Передонов чувствовал в природе отражения своей тоски, своего страха под личиною ее враждебности к нему, — той же внутренней и недоступной внешним определениям жизни во всей природе, жизни, которая одна только и создает истинные отношения, глубокие и несомненные, между человеком и природою, этой жизни он не чувствовал. Потому-то вся природа казалась ему проникнутою мелкими человеческими чувствами. Ослепленный обольщениями личности и отдельного бытия, он не понимал дионисических, стихийных восторгов, ликующих и вопиющих в природе. Он был слеп и жалок, как многие из нас.
XXIII
Преполовенские взяли на себя устройство венчания. Венчаться решили в деревне, верстах в шести от города: Варваре неловко было идти под венец в городе после того, как прожили столько лет, выдавая себя за родных. День, назначенный для венчания, скрыли: Преполовенские распустили слух, что венчаться будут в пятницу, а на самом деле свадьба была в среду днем. Это сделали, чтобы не наехали любопытные из города. Варвара не раз повторяла Передонову:
— Ты, Ардальон Борисыч, не проговорись, когда венец-то будет, а то еще помешают.

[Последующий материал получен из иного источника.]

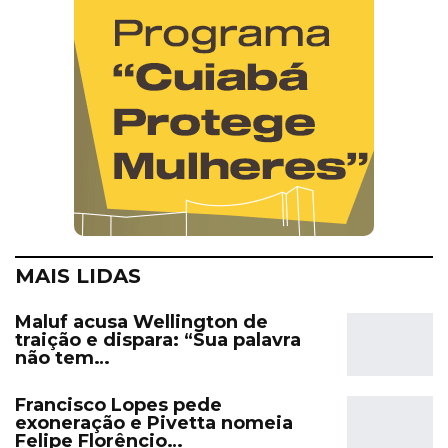
MAIS LIDAS
Maluf acusa Wellington de
traição e dispara: “Sua palavra
não tem…
Francisco Lopes pede
exoneração e Pivetta nomeia
Felipe Florêncio…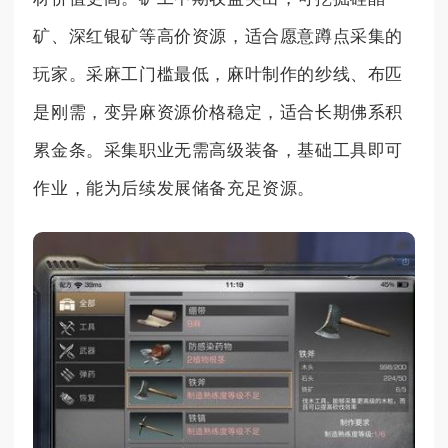
矿、深红银矿等高价资源，适合愿意蹲点采集的
玩家。采麻工门槛最低，麻叶制作的纱线、布匹
是刚需，变异麻资源价格稳定，适合长期佛系积
累金条。采集职业无需高级装备，基础工具即可
作业，能为后续发展储备充足资源。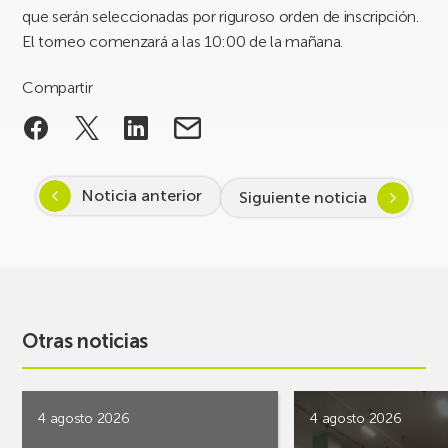
que serán seleccionadas por riguroso orden de inscripción.
El torneo comenzará a las 10:00 de la mañana.
Compartir
Noticia anterior
Siguiente noticia
Otras noticias
4 agosto 2026
4 agosto 2026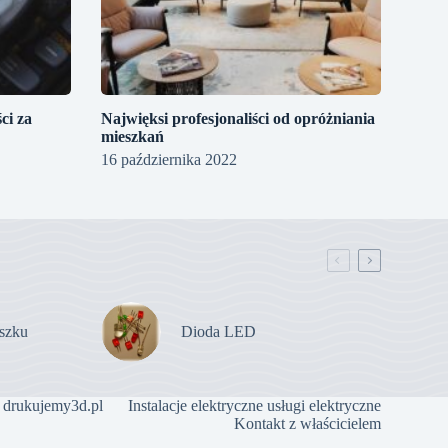
ci za
Najwięksi profesjonaliści od opróżniania
mieszkań
16 października 2022
szku
Dioda LED
 drukujemy3d.pl
Instalacje elektryczne usługi elektryczne
Kontakt z właścicielem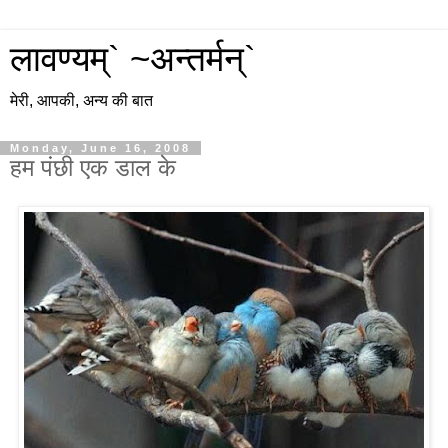
लावण्यम्` ~अन्तर्मन्`
मेरी, आपकी, अन्य की बात
Monday, June 16, 2008
हम पंछी एक डाल के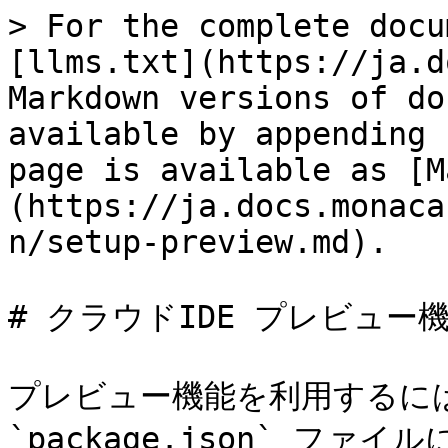
> For the complete docu
[llms.txt](https://ja.d
Markdown versions of do
available by appending 
page is available as [M
(https://ja.docs.monaca
n/setup-preview.md).

# クラウドIDE プレビュー機
プレビュー機能を利用するには
`package.json` ファ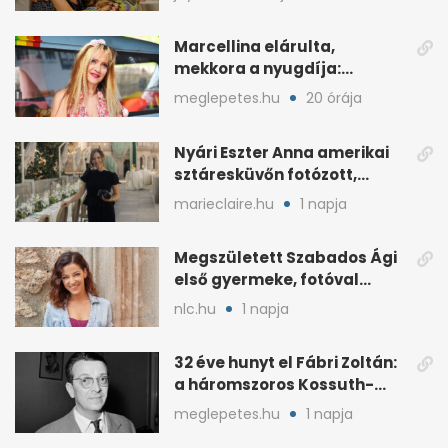
Marcellina elárulta,
mekkora a nyugdíja:
„Ötvenezer forint”
meglepetes.hu
20 órája
Nyári Eszter Anna amerikai
sztáresküvőn fotózott,
kisbabája után pár
marieclaire.hu
1 napja
hónappal
Megszületett Szabados Ági
első gyermeke, fotóval
jelentette be
nlc.hu
1 napja
32 éve hunyt el Fábri Zoltán:
a háromszoros Kossuth-
díjas rendező
meglepetes.hu
1 napja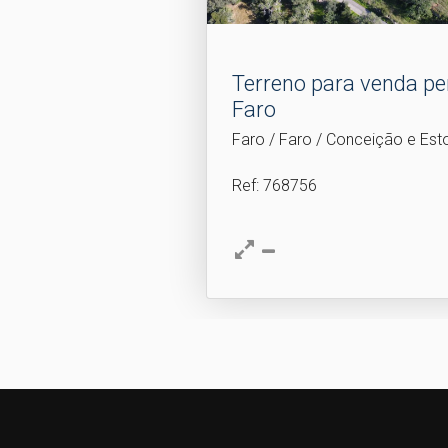
Terreno para venda pe
Faro
Faro / Faro / Conceição e Esto
Ref
: 768756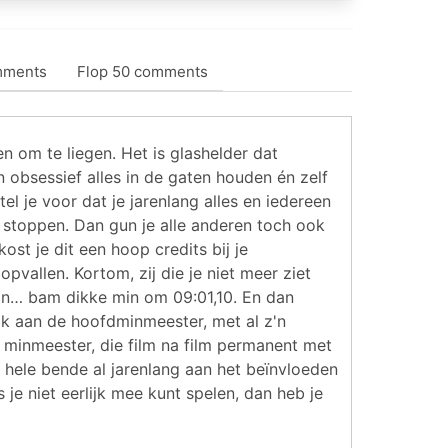
mments
Flop 50 comments
n om te liegen. Het is glashelder dat
bsessief alles in de gaten houden én zelf
l je voor dat je jarenlang alles en iedereen
t stoppen. Dan gun je alle anderen toch ook
kost je dit een hoop credits bij je
pvallen. Kortom, zij die je niet meer ziet
 dan… bam dikke min om 09:01,10. En dan
jk aan de hoofdminmeester, met al z'n
te minmeester, die film na film permanent met
e hele bende al jarenlang aan het beïnvloeden
 je niet eerlijk mee kunt spelen, dan heb je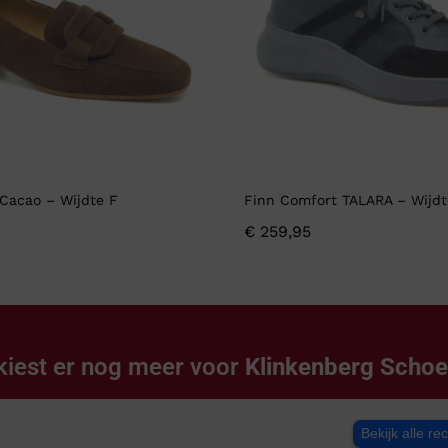
Cacao – Wijdte F
Finn Comfort TALARA – Wijdt
€
259,95
kiest er nog meer voor
Klinkenberg Scho
Bekijk alle re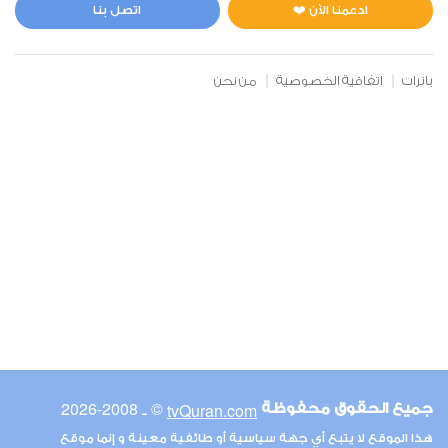
0
11310
استماع
اعجاب
ادعمنا الآن ❤️
اتصل بنا
بانرات
اتفاقية الخصوصية
من نحن
00:00
00:00
6
الأنعام
0
14925
استماع
اعجاب
00:00
00:00
© ـ 2008-2026
tvQuran.com
جميع الحقوق محفوظة
7
هذا الموقع لا يتبع أي جهة سياسية أو طائفية معينة و إنما موقع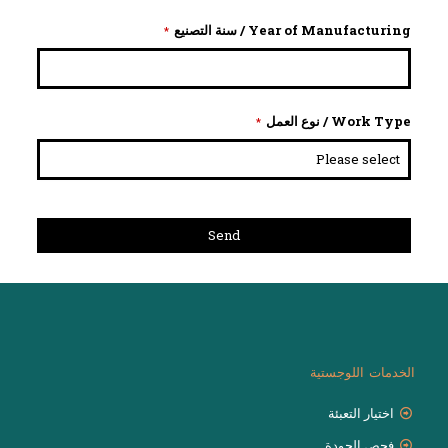
Year of Manufacturing / سنة التصنيع
*
Work Type / نوع العمل
*
Send
This
field
should
be
left
blank
الخدمات اللوجستية
اختيار التعبئة
فحص الجودة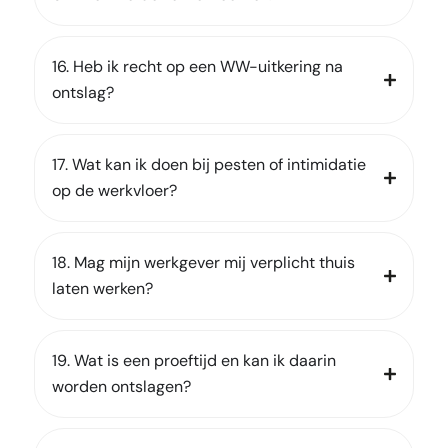
16. Heb ik recht op een WW-uitkering na
ontslag?
17. Wat kan ik doen bij pesten of intimidatie
op de werkvloer?
18. Mag mijn werkgever mij verplicht thuis
laten werken?
19. Wat is een proeftijd en kan ik daarin
worden ontslagen?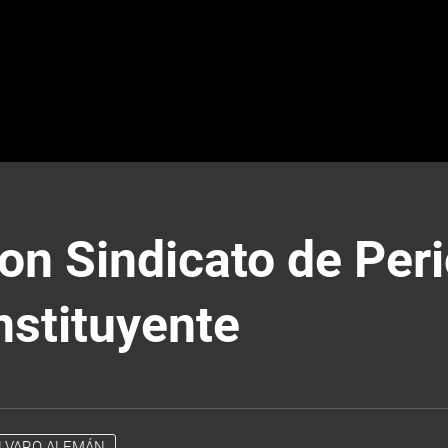
n Sindicato de Peri
nstituyente
LVARO ALEMÁN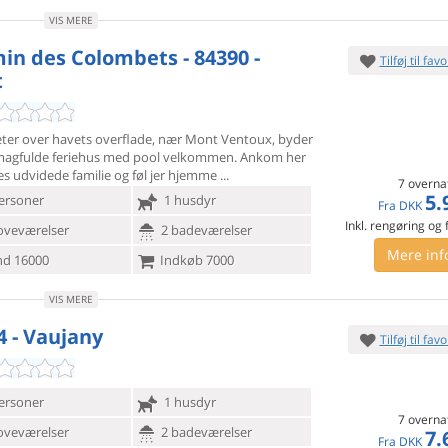
VIS MERE
in des Colombets - 84390 -
Tilføj til favo
t
ter over havets overflade, nær Mont Ventoux, byder
magfulde
feriehus med pool velkommen. Ankom her
es udvidede familie og føl jer hjemme
7 overna
5.
ersoner
1 husdyr
Fra
DKK
Inkl. rengøring og
oveværelser
2 badeværelser
Mere inf
d 16000
Indkøb 7000
VIS MERE
4 - Vaujany
Tilføj til favo
ersoner
1 husdyr
7 overna
oveværelser
2 badeværelser
7.
Fra
DKK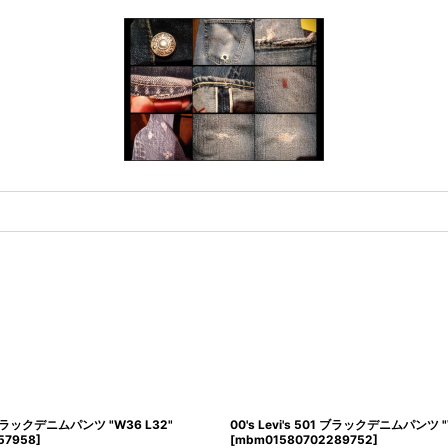
01 ブラックデニムパンツ "W36 L32"
00's Levi's 501 ブラックデニムパンツ "
57958
]
[
mbm01580702289752
]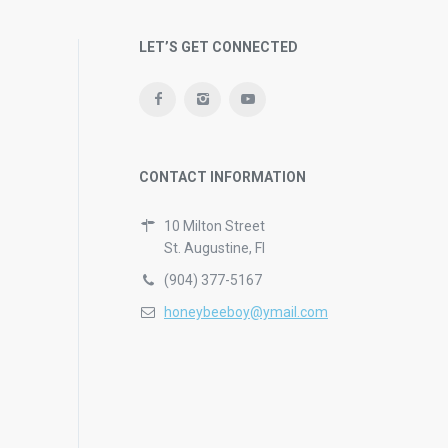
LET’S GET CONNECTED
CONTACT INFORMATION
10 Milton Street
St. Augustine, Fl
(904) 377-5167
honeybeeboy@ymail.com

Деньги на расход по свадьбе Передонов выдавал неохотно, с издевательствами над Варварою. Иногда он приносил свою палку с набалдашником-кукишем и говорил Варваре:
— Поцелуй мой кукиш, дам денег, не поцелуешь — не дам.
Варвара целовала кукиш.
— Что же такое, губы не треснут, — говорила она.
Срок свадьбы таили до самого назначенного дня даже от шаферов, чтобы не проболтались. Сперва позвали в шаферы Рутилова и Володина, — оба охотно согласились: Рутилов ожидал забавного анекдота, Володину было лестно играть такую значительную роль при таком выдающемся событии в жизни такого почтенного лица. Потом Передонов сообразил, что ему мало одного шафера. Он сказал:
— Тебе, Варвара, одного будет, а мне двух надо, мне одного мало, — надо мной трудно венец держать, я — большой человек.